*** Begin section ***

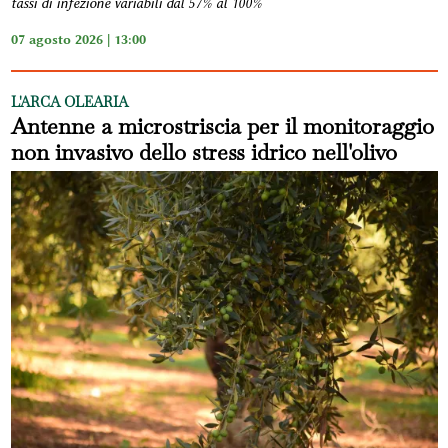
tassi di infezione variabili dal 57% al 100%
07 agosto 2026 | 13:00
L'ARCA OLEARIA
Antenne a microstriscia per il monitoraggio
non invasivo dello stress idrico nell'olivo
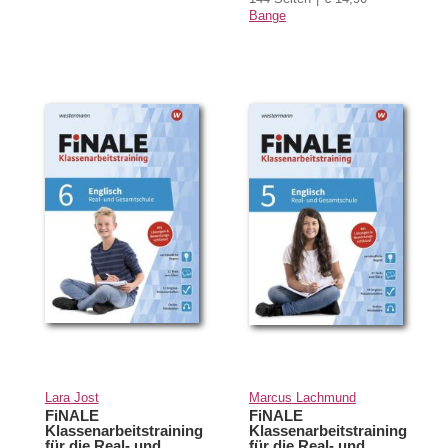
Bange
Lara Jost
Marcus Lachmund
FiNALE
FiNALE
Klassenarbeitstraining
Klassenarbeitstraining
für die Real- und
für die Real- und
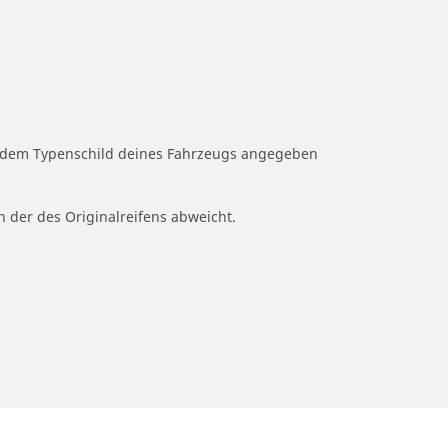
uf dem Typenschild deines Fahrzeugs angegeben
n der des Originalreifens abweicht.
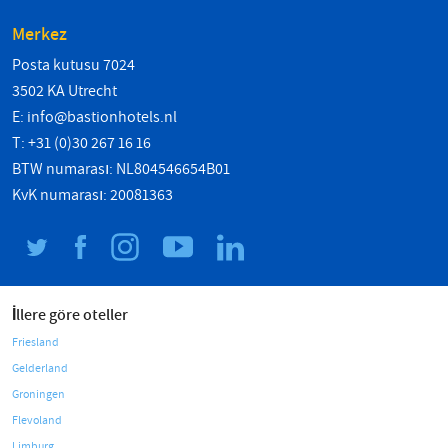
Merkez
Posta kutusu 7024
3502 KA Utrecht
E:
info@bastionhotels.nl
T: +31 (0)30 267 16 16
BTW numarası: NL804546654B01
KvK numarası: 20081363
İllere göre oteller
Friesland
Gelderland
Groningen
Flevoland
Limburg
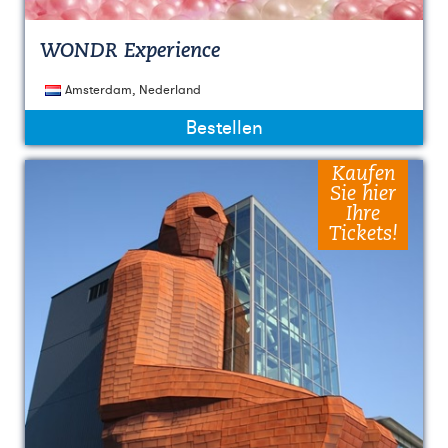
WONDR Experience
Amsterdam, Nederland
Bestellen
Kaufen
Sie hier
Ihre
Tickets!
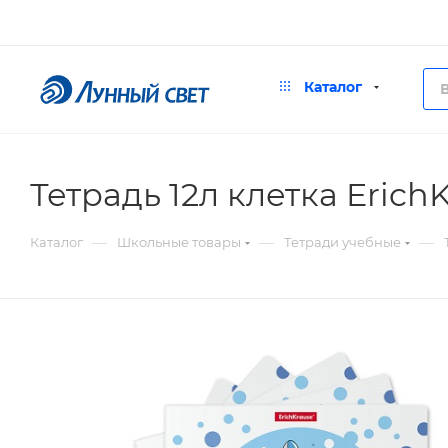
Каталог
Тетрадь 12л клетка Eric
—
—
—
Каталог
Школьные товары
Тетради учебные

*** End section ***
*** Begin section ***

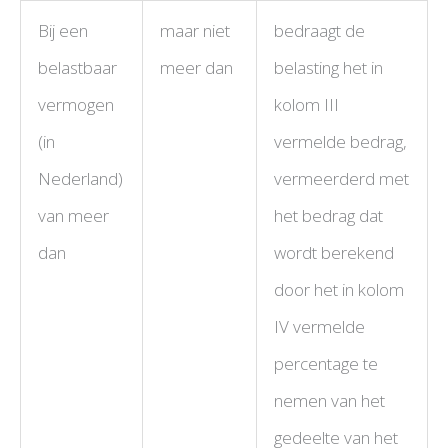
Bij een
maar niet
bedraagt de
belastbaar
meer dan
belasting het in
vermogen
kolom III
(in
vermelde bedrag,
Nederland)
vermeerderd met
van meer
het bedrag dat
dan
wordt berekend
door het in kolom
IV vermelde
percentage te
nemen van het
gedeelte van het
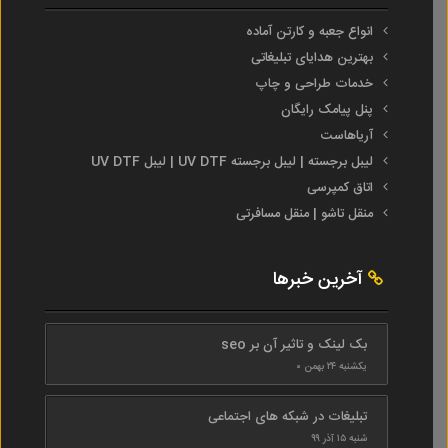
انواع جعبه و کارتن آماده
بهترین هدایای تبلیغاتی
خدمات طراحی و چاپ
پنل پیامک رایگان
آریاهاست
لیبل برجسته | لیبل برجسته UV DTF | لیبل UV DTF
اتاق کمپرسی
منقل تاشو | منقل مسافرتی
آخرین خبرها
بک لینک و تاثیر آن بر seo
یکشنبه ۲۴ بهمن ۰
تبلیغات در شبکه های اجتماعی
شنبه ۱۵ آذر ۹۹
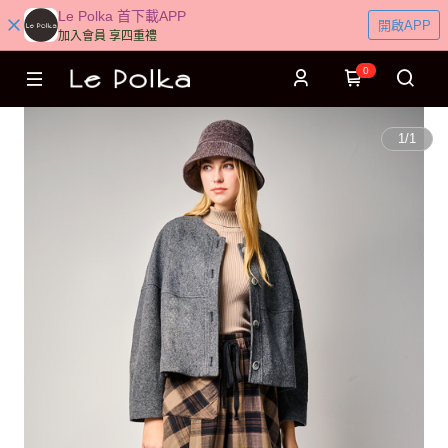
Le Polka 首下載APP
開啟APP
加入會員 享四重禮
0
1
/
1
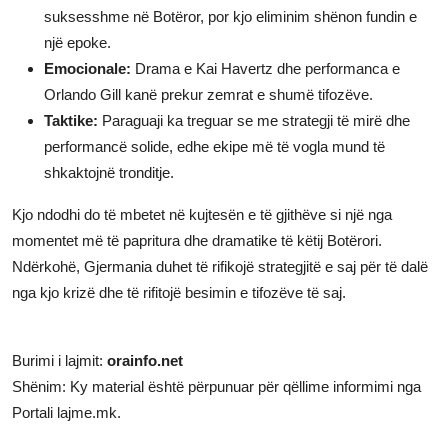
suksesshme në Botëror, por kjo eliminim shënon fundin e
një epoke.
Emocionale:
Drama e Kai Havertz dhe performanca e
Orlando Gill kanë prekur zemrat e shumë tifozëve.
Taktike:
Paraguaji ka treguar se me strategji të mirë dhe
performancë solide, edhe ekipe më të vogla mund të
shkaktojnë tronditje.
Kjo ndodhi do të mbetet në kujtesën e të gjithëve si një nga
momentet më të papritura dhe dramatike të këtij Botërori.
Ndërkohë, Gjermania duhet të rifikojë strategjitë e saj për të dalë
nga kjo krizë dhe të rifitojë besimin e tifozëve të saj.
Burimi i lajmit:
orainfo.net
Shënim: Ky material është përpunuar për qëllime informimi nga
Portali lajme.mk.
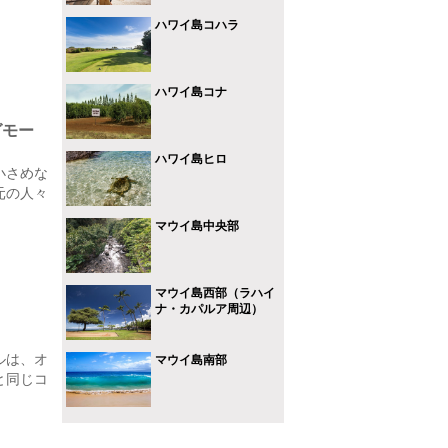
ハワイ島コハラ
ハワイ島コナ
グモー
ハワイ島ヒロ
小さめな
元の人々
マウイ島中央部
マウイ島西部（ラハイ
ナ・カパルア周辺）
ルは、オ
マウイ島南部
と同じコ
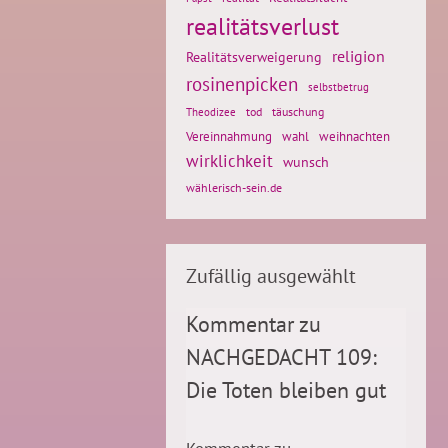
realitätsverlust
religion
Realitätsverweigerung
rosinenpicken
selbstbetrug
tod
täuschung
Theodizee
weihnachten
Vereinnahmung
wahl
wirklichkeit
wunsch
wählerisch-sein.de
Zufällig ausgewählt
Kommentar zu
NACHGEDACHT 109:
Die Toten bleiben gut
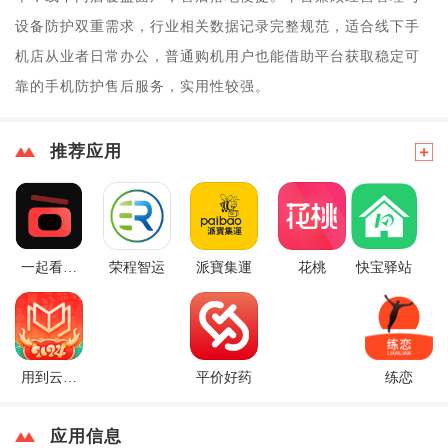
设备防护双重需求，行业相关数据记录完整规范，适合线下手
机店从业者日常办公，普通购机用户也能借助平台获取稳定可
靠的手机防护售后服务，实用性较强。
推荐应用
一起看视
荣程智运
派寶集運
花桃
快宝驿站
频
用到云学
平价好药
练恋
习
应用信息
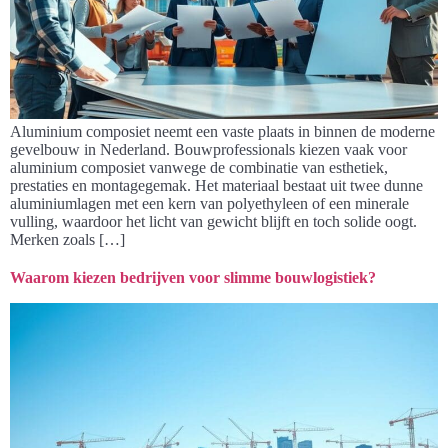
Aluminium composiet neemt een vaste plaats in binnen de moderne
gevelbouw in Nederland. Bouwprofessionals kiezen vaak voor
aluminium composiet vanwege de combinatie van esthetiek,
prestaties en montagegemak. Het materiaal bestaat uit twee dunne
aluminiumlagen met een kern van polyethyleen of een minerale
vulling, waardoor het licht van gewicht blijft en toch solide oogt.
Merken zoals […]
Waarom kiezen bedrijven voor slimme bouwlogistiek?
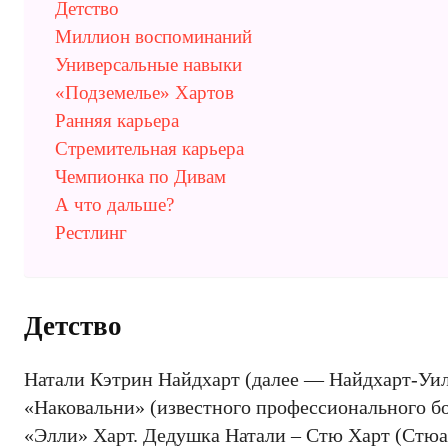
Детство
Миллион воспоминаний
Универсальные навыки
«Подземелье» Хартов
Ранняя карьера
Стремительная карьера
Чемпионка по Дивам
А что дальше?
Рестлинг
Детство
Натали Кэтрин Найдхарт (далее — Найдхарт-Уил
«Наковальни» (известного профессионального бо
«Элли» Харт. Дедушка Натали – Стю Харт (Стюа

*** End section ***
*** Begin section ***

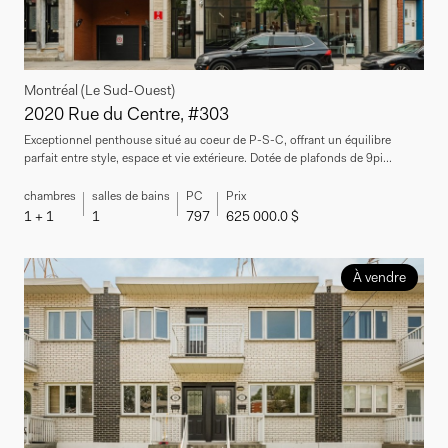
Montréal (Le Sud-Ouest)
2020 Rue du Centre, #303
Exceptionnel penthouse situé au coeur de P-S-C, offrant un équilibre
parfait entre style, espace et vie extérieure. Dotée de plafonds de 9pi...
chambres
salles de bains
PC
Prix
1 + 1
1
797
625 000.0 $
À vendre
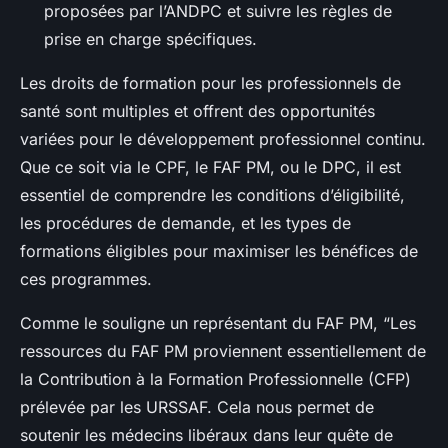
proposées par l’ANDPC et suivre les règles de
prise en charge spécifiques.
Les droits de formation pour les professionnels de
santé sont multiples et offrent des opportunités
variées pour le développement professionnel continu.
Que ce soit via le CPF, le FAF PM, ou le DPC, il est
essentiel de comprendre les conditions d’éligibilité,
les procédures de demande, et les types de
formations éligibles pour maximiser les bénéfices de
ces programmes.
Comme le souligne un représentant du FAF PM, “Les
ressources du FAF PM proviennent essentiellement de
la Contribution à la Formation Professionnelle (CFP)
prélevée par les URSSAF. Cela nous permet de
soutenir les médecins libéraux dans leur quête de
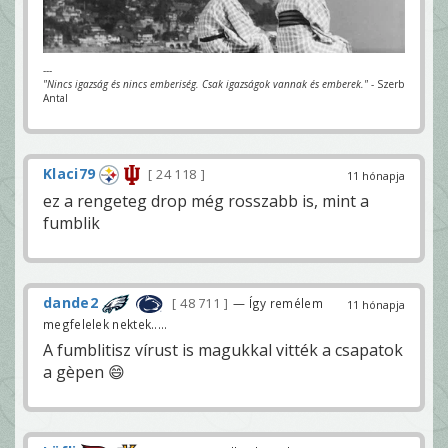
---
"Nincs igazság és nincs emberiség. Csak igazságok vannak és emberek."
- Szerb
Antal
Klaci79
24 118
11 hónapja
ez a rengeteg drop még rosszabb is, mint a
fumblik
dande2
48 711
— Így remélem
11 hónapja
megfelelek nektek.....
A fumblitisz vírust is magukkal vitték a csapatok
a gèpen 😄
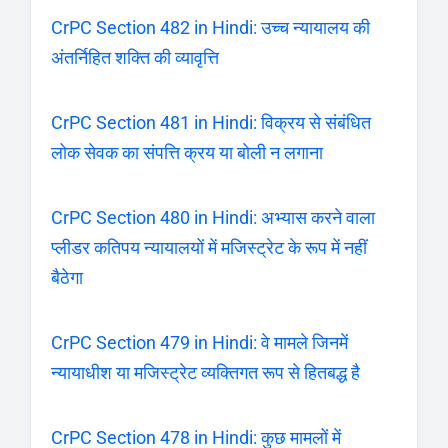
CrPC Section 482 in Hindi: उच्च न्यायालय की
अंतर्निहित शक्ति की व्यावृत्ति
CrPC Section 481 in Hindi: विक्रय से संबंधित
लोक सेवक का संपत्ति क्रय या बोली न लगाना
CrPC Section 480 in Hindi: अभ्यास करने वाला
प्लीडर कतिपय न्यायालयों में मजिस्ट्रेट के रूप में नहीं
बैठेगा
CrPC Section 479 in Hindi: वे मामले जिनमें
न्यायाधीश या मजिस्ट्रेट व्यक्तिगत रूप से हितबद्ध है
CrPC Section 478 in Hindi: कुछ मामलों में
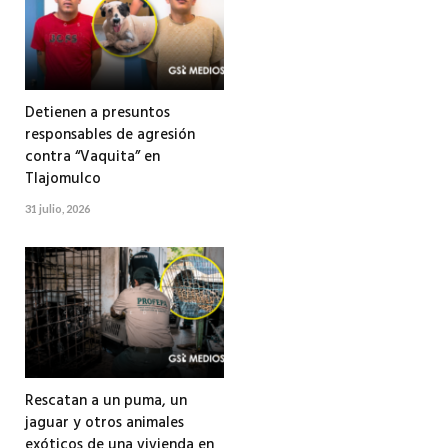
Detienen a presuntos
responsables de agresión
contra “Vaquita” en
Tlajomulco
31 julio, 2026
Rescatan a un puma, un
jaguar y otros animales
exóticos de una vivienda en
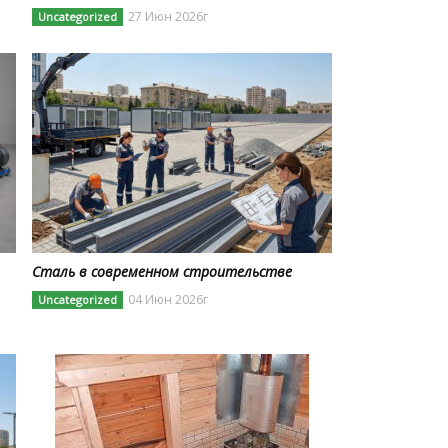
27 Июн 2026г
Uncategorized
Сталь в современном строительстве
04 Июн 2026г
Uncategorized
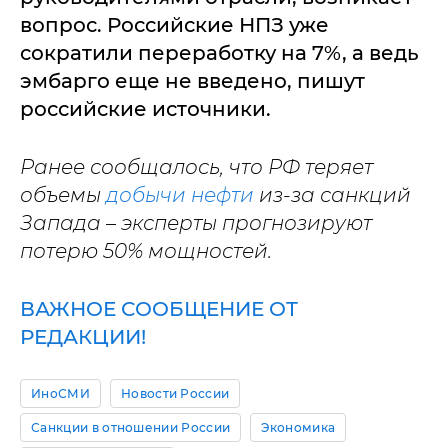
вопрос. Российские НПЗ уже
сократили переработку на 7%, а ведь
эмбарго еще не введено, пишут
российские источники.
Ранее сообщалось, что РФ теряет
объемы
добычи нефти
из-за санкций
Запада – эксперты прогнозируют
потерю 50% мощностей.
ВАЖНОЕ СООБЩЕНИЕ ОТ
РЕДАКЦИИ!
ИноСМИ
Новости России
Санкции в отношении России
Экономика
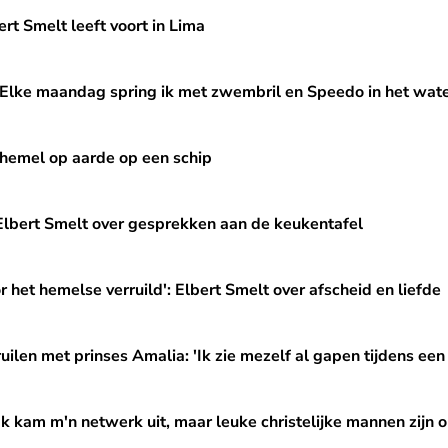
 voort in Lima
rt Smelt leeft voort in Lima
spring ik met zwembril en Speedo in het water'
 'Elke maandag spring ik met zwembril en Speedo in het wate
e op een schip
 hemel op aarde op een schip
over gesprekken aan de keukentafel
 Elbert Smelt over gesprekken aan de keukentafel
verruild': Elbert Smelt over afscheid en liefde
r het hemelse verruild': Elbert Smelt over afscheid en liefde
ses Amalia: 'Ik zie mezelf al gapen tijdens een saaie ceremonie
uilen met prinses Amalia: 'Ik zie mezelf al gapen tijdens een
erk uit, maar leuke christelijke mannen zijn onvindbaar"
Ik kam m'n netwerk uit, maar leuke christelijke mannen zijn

*** End section ***

AIM OF THE TASK
Among the records, find the lines that contain "zwembril" and copy each of them.

SOLVED EXERCISE
spring ik met zwembril en Speedo in het water'
 'Elke maandag spring ik met zwembril en Speedo in het wate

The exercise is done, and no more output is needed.